Photobiomodulation effects of 808 nm and 915 nm diode lasers on proliferation and osteogenic differentiation of Buccal fat pad stem cells.

作者信息

Etemadi Ardavan, Norouzinia Raika, Hodjat Mahshid, Hakimiha Neda

机构信息

Department of Periodontics, Faculty of Dentistry, Tehran Medical Sciences, Islamic Azad University, Tehran, Iran.

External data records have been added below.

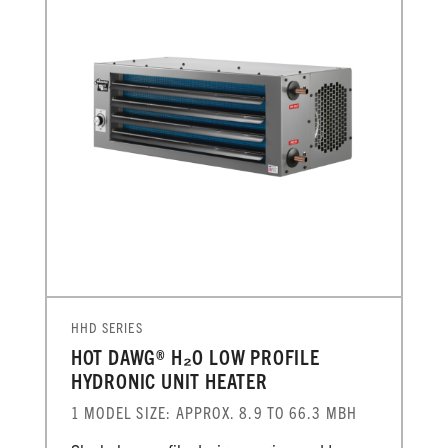
HHD SERIES
HOT DAWG® H₂O LOW PROFILE
HYDRONIC UNIT HEATER
1 MODEL SIZE: APPROX. 8.9 TO 66.3 MBH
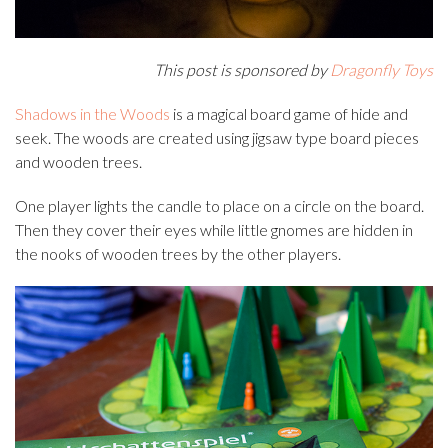
This post is sponsored by
Dragonfly Toys
Shadows in the Woods
is a magical board game of hide and
seek. The woods are created using jigsaw type board pieces
and wooden trees.
One player lights the candle to place on a circle on the board.
Then they cover their eyes while little gnomes are hidden in
the nooks of wooden trees by the other players.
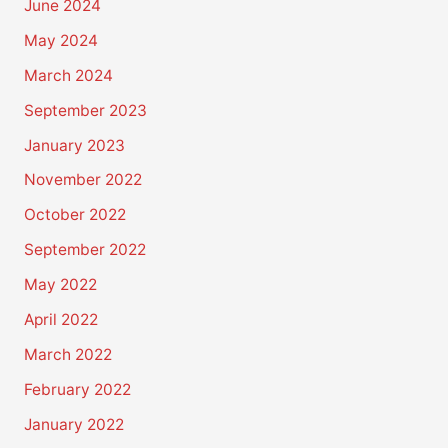
June 2024
May 2024
March 2024
September 2023
January 2023
November 2022
October 2022
September 2022
May 2022
April 2022
March 2022
February 2022
January 2022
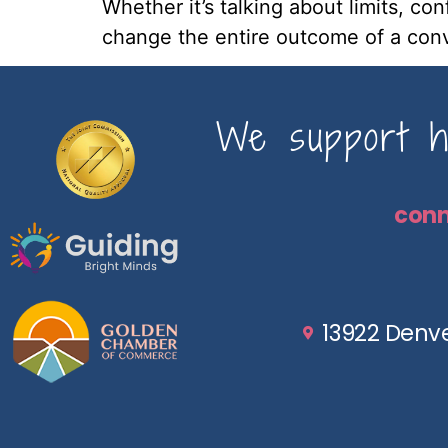
Whether it’s talking about limits, co
change the entire outcome of a conv
We support ho
con
13922 Denve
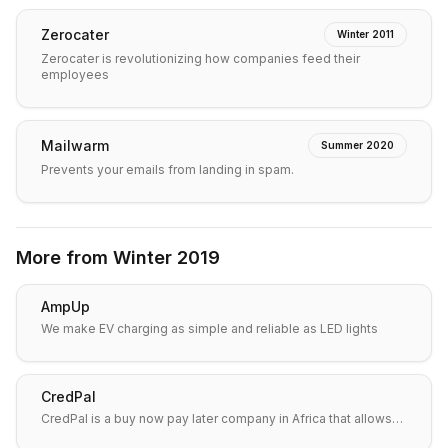
Zerocater
Winter 2011
Zerocater is revolutionizing how companies feed their
employees
Mailwarm
Summer 2020
Prevents your emails from landing in spam.
More from
Winter 2019
AmpUp
We make EV charging as simple and reliable as LED lights
CredPal
CredPal is a buy now pay later company in Africa that allows…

Dental Research Center, Dentistry Research Institute, Tehran University of Medical Sciences (TUMS), Tehran, Iran.

出版信息

Photodiagnosis Photodyn Ther. 2025 Aug;54:104703. doi: 10.1016/j.pdpdt.2025.104703. Epub 2025 Jul 5.

Abstract

AIM

Photobiomodulation therapy (PBM) is a promising adjunct in tissue engineering due to its ability to stimulate cell proliferation and differentiation. This study evaluated the effects of PBM on buccal fat pad-derived stem cells (BFPSCs) using two diode laser wavelengths.

METHODS

BFPSCs were divided into seven groups: six received laser irradiation and one served as control. Three groups were treated with a 915 nm laser and three with an 808 nm diode laser, each at energy densities of 2, 4, and 6 J/cm². Cell proliferation was assessed using the MTT assay, while osteogenic differentiation was evaluated by Alizarin red staining after 14 days. Alkaline phosphatase activity was measured after 7 days. Expression levels of osteocalcin (OCN), Osteopontin (OPN), and Runt-related transcription factor 2 (RUNX2) were measured by RT-PCR on days 7 and 14.

RESULTS

PBM significantly enhanced cell proliferation, particularly at 4 J/cm² (808 nm) and at 4 and 6 J/cm² (915 nm). Upregulation of OCN and OPN were detected in most irradiated groups. RUNX2 expression was higher in all PBM groups. Alizarin Red staining and alkaline phosphatase activity results confirmed PBM's stimulatory effects.

CONCLUSION

PBM, especially at 915 nm, enhances the proliferation and osteogenic differentiation of BFPSCs, suggesting potential benefits for bone reconstruction.

摘要

目的

光生物调节疗法(PBM)因其能够刺激细胞增殖和分化,在组织工程领域是一种很有前景的辅助手段。本研究使用两种二极管激光波长评估了PBM对颊脂垫来源干细胞(BFPSCs)的影响。

方法

将BFPSCs分为七组:六组接受激光照射,一组作为对照。三组用915 nm激光治疗,三组用808 nm二极管激光治疗,能量密度均为2、4和6 J/cm²。使用MTT法评估细胞增殖,14天后通过茜素红染色评估成骨分化。7天后测量碱性磷酸酶活性。在第7天和第14天通过RT-PCR测量骨钙素(OCN)、骨桥蛋白(OPN)和 runt相关转录因子2(RUNX2)的表达水平。

结果

PBM显著增强了细胞增殖,特别是在4 J/cm²(808 nm)以及4和6 J/cm²(915 nm)时。在大多数照射组中检测到OCN和OPN上调。所有PBM组中RUNX2表达均较高。茜素红染色和碱性磷酸酶活性结果证实了PBM的刺激作用。

结论

PBM,尤其是915 nm的PBM,可增强BFPSCs的增殖和成骨分化,提示其在骨重建方面具有潜在益处。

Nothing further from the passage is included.